## [Your objective]
Some lines in the material below hold the word "автомата". Copy all of them.

## [Provided records]

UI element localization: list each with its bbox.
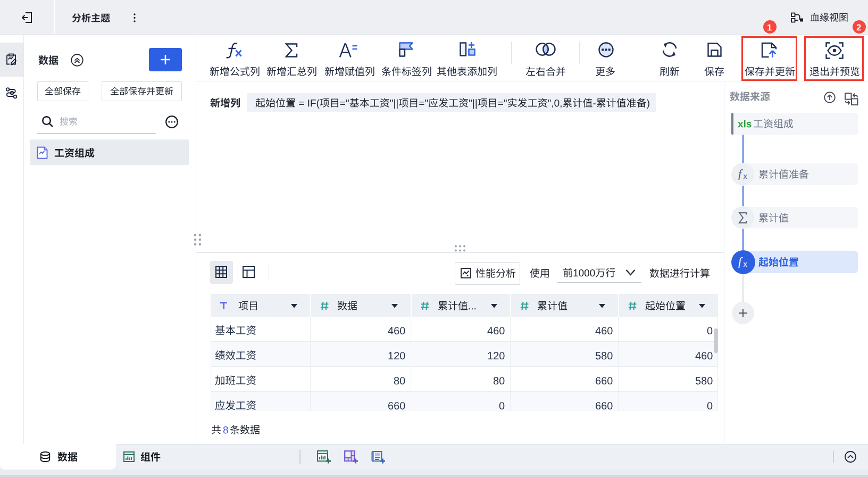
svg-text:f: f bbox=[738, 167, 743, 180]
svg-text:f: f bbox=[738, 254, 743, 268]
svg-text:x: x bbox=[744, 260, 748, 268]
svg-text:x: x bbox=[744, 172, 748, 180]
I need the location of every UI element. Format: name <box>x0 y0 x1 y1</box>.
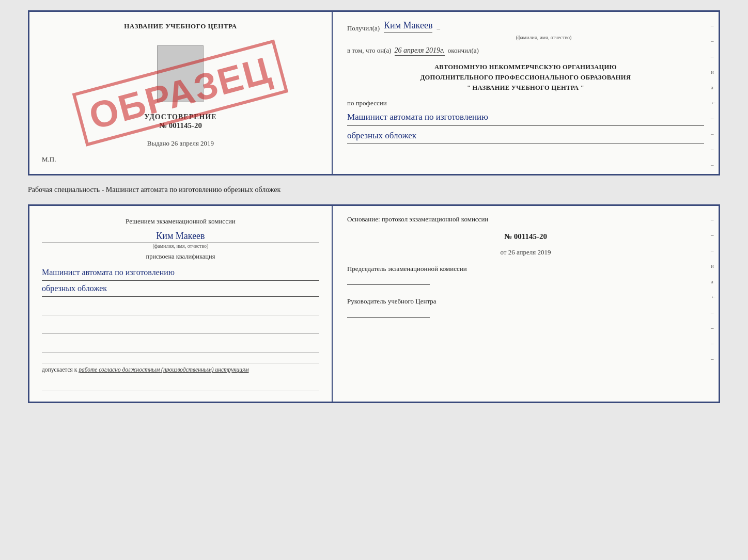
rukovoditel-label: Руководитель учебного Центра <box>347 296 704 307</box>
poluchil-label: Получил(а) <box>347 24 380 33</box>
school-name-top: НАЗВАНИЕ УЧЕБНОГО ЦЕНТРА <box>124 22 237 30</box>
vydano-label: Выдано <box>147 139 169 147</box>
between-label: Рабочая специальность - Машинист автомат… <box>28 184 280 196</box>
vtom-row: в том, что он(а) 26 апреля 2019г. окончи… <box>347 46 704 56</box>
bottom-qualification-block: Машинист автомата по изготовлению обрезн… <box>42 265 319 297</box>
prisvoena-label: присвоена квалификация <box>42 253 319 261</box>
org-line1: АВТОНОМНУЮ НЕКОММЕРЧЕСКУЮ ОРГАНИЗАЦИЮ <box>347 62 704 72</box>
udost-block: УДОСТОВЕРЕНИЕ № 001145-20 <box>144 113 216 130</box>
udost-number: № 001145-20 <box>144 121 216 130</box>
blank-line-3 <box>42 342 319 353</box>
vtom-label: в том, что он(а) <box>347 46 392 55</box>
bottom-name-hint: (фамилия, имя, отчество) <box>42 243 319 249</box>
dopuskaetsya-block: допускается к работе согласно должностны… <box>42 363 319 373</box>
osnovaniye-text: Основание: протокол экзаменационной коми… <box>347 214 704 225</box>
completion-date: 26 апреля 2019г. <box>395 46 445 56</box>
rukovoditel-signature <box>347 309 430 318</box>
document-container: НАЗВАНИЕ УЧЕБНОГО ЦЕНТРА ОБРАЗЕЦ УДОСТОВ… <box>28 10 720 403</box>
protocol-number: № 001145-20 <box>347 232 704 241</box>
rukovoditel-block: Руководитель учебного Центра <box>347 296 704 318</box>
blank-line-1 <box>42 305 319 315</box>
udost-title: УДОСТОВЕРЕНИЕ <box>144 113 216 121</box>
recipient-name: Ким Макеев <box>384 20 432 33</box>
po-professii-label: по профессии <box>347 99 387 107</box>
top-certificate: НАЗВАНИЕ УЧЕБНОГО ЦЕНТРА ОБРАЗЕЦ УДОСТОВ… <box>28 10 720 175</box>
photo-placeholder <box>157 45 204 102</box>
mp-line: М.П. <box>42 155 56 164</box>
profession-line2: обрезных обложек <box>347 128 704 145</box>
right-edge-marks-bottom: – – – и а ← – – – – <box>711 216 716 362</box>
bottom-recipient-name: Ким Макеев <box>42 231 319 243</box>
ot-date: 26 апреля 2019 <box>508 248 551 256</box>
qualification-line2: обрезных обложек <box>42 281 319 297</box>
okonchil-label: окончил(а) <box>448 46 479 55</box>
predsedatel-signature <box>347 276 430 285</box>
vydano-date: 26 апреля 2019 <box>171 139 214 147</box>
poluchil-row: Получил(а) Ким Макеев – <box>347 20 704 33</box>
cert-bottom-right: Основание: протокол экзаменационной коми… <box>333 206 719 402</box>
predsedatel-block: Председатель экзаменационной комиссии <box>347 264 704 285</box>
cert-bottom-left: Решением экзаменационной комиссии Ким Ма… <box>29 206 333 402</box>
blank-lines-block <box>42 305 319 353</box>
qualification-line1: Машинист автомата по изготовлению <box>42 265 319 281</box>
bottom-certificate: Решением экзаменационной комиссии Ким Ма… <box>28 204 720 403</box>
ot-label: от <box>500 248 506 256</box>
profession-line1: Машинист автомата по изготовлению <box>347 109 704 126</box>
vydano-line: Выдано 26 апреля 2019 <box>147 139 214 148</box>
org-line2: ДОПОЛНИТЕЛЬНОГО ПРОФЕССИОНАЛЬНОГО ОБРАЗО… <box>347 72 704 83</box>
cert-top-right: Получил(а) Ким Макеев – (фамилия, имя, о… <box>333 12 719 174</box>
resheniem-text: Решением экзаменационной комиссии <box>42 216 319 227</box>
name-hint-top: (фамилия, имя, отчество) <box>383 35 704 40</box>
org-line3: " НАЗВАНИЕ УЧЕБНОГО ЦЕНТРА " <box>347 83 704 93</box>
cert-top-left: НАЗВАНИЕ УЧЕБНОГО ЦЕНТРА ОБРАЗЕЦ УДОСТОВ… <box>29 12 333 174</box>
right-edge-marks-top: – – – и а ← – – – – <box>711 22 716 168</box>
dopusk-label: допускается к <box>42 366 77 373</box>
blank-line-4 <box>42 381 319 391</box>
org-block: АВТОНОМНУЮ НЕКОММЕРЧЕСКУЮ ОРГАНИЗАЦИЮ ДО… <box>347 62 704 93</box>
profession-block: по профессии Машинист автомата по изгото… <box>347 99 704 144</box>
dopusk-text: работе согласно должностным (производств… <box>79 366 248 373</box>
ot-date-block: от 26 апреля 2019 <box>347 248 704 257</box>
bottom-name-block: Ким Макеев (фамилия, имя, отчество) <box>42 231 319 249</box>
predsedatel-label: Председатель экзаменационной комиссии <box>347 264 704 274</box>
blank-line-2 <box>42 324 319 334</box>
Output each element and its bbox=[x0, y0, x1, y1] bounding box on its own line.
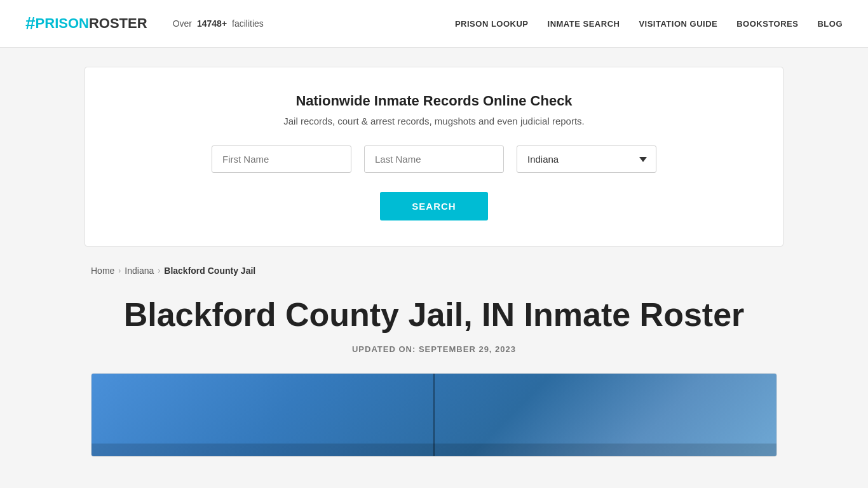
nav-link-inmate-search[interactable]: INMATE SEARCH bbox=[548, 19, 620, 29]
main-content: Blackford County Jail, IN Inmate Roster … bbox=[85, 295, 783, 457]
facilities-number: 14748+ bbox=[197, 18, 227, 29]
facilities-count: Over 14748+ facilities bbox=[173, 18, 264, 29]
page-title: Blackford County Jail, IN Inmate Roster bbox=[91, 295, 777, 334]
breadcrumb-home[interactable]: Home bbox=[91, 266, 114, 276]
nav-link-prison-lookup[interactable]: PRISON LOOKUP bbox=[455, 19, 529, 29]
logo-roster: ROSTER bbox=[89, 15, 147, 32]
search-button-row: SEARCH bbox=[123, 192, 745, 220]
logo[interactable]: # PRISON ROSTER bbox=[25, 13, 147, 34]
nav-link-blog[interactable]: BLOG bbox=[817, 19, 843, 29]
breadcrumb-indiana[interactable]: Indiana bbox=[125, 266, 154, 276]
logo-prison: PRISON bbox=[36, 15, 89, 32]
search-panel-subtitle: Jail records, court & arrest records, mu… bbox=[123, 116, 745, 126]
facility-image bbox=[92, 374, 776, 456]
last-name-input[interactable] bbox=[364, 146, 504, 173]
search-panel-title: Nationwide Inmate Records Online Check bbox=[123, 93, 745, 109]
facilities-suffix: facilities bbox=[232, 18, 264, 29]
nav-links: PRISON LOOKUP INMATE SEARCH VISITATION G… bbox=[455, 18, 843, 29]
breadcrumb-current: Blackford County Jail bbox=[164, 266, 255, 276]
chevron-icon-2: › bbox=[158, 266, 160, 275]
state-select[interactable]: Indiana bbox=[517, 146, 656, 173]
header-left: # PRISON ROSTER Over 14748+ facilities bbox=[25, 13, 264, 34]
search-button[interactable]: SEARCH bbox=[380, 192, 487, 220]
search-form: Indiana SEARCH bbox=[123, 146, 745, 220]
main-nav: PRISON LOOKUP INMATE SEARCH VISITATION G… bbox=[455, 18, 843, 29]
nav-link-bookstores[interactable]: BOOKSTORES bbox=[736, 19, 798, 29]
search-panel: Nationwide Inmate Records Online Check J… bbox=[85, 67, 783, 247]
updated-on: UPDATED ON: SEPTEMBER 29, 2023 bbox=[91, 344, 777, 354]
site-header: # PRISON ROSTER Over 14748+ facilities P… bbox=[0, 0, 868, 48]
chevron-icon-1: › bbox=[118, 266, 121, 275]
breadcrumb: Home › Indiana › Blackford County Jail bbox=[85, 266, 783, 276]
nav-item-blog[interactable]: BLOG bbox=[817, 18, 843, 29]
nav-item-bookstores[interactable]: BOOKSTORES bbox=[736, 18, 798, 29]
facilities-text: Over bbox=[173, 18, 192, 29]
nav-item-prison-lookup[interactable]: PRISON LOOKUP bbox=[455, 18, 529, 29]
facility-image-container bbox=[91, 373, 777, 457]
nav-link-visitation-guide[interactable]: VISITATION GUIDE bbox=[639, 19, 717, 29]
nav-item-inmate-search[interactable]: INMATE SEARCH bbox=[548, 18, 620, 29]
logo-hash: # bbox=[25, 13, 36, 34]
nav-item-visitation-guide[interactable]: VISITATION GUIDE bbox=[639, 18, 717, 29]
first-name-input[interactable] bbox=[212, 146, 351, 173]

## [Reply]
bottom-qualification-block: Машинист автомата по изготовлению обрезн… <box>42 265 319 297</box>
qualification-line1: Машинист автомата по изготовлению <box>42 265 319 281</box>
profession-line1: Машинист автомата по изготовлению <box>347 109 704 126</box>
profession-block: по профессии Машинист автомата по изгото… <box>347 99 704 144</box>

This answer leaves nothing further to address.